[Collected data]
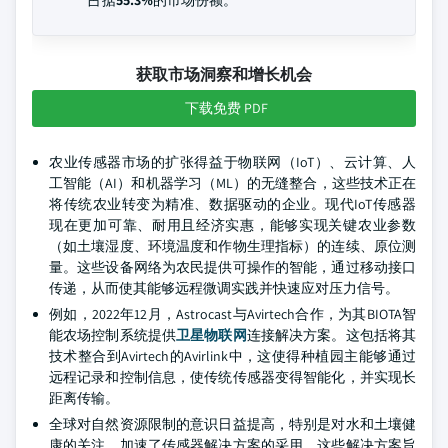
占据
55.3%
的市场份额。
获取市场洞察和增长机会
下载免费 PDF
农业传感器市场的扩张得益于物联网（IoT）、云计算、人
工智能（AI）和机器学习（ML）的无缝整合，这些技术正在
将传统农业转变为精准、数据驱动的企业。现代IoT传感器
现在更加可靠、耐用且经济实惠，能够实现关键农业参数
（如土壤湿度、环境温度和作物生理指标）的连续、原位测
量。这些设备网络为农民提供可操作的智能，通过移动接口
传递，从而使其能够远程微调实践并快速应对压力信号。
例如，2022年12月，Astrocast与Avirtech合作，为其BIOTA智
能农场控制系统提供
卫星物联网
连接解决方案。这包括将其
技术整合到Avirtech的Avirlink中，这使得种植园主能够通过
远程记录和控制信息，使传统传感器变得智能化，并实现长
距离传输。
全球对自然资源限制的意识日益提高，特别是对水和土壤健
康的关注，加速了传感器解决方案的采用，这些解决方案旨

Problem —
Would you set down each line of the data exactly, with no images included?

Output of the exercise —
占据
55.3%
的市场份额。
获取市场洞察和增长机会
下载免费 PDF
农业传感器市场的扩张得益于物联网（IoT）、云计算、人
工智能（AI）和机器学习（ML）的无缝整合，这些技术正在
将传统农业转变为精准、数据驱动的企业。现代IoT传感器
现在更加可靠、耐用且经济实惠，能够实现关键农业参数
（如土壤湿度、环境温度和作物生理指标）的连续、原位测
量。这些设备网络为农民提供可操作的智能，通过移动接口
传递，从而使其能够远程微调实践并快速应对压力信号。
例如，2022年12月，Astrocast与Avirtech合作，为其BIOTA智
能农场控制系统提供
卫星物联网
连接解决方案。这包括将其
技术整合到Avirtech的Avirlink中，这使得种植园主能够通过
远程记录和控制信息，使传统传感器变得智能化，并实现长
距离传输。
全球对自然资源限制的意识日益提高，特别是对水和土壤健
康的关注，加速了传感器解决方案的采用，这些解决方案旨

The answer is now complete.